Anyone else able to verify this?

I've been trying to download Native Access for a few days now on my Mac and keep getting an error: "*Failed. Server problem.*" I've been able to download the Windows version with no problem on my PC, but even on the PC the Mac version downloads as zero bytes.

Can anyone download the Mac version right now? I've contacted support but just wondering if it's something wrong on my end.

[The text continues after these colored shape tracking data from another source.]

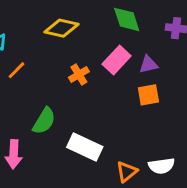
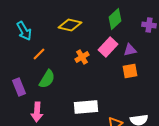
green diamond: (127, 19) -> (115, 19), turned 65
green semicircle: (44, 121) -> (47, 79), moved
white rectangle: (85, 147) -> (86, 107), turned -30

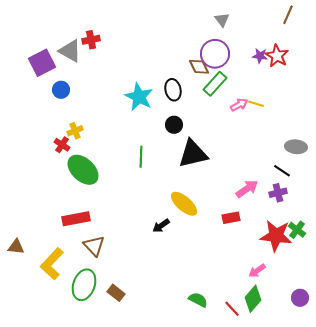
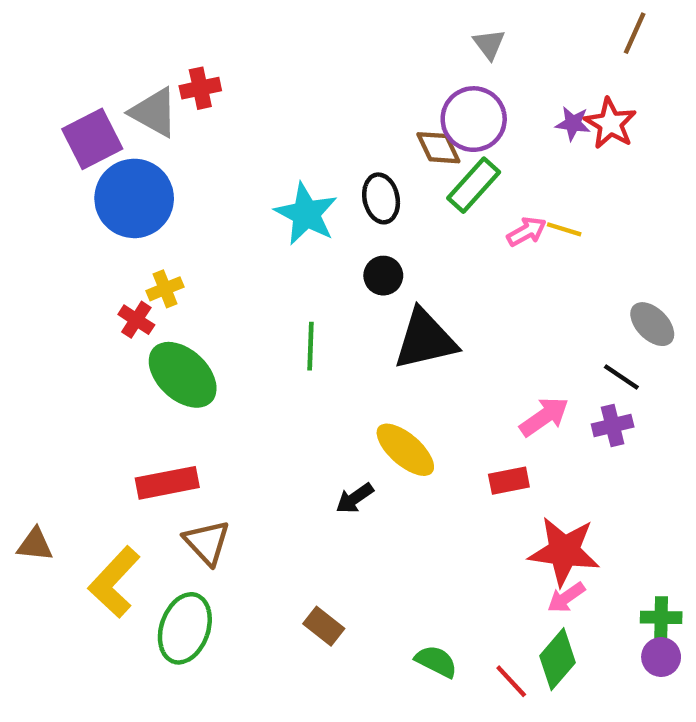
blue circle: (61, 90) -> (134, 198), size x2.0
gray ellipse: (296, 147) -> (652, 324), turned 40
green cross: (297, 230) -> (661, 617), moved, turned -36
red star: (276, 236) -> (564, 551), moved
brown rectangle: (116, 293) -> (324, 626), moved

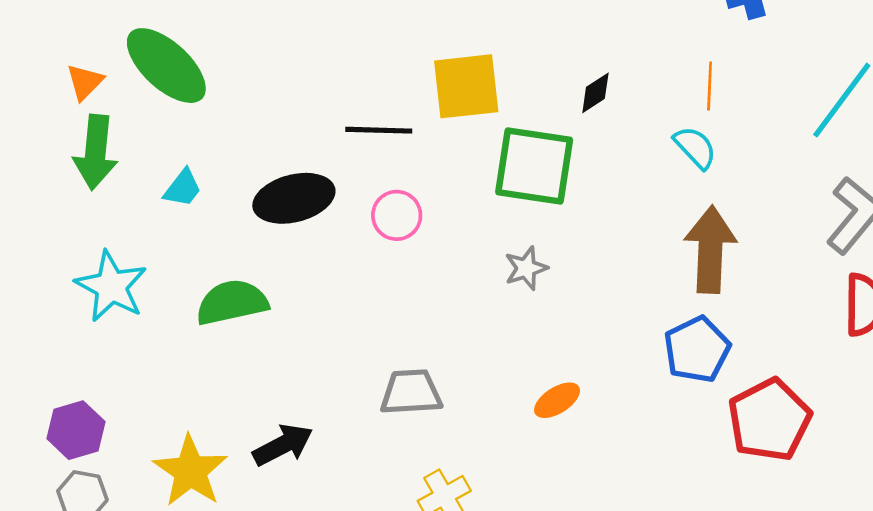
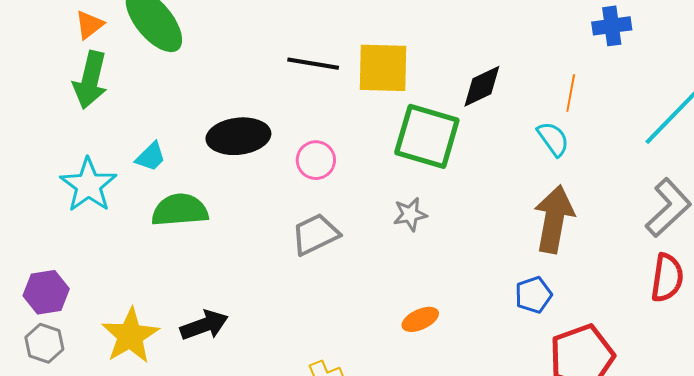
black diamond: (595, 93) -> (482, 86), size x1.4
black line: (379, 130) -> (313, 64), moved
cyan trapezoid: (183, 188) -> (151, 157), moved
blue pentagon: (697, 349) -> (533, 295), size x0.7
gray trapezoid: (411, 392) -> (315, 234), moved, turned -30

Link: https://www.native-instruments.com/en/specials/native-access/


----------



## Manuel Stumpf (Sep 7, 2020)

I can successfully download it.
You might want to try a different browser or clean the cache. Who knows.


----------



## Jenna Fearon (Sep 7, 2020)

ok very strange. I tried downloading in Safari and Brave with no luck. The Mac download isn't downloading on my Mac or PC so it doesn't seem like a cache thing since it's happening on two separate computers/OSs. I'll keep trying!


----------



## MartinH. (Sep 7, 2020)

Download seems to work fine for me, I'll DM you the file.


----------



## Jenna Fearon (Sep 7, 2020)

Thank you @MartinH. That worked and it's installed. Excellent!


----------



## MartinH. (Sep 7, 2020)

Jenna Fearon said:


> Thank you @MartinH. That worked and it's installed. Excellent!



Glad I could help! 

My best guess why it worked for me is that I'm already in the same country as their main servers likely are. It's possible that they use some kind of cloud service to distribute files to further away countries like the US, and maybe they've cached the wrong file? But I'm not too familiar with this stuff so I don't know.


----------



## Jenna Fearon (Sep 7, 2020)

MartinH. said:


> Glad I could help!
> 
> My best guess why it worked for me is that I'm already in the same country as their main servers likely are. It's possible that they use some kind of cloud service to distribute files to further away countries like the US, and maybe they've cached the wrong file? But I'm not too familiar with this stuff so I don't know.


ah, could be. I should try it through a VPN just to satisfy my curiosity. Thanks again! I'm up and running now.


----------



## MartinH. (Sep 7, 2020)

Jenna Fearon said:


> I should try it through a VPN just to satisfy my curiosity.



Let me know how that turns out, I'm curious as well!


----------



## Jenna Fearon (Sep 7, 2020)

MartinH. said:


> Let me know how that turns out, I'm curious as well!


I just tried the download from NA through a Canadian VPN host (I'm in the US) and it worked fine, so yeah, something to so with that, I think.


----------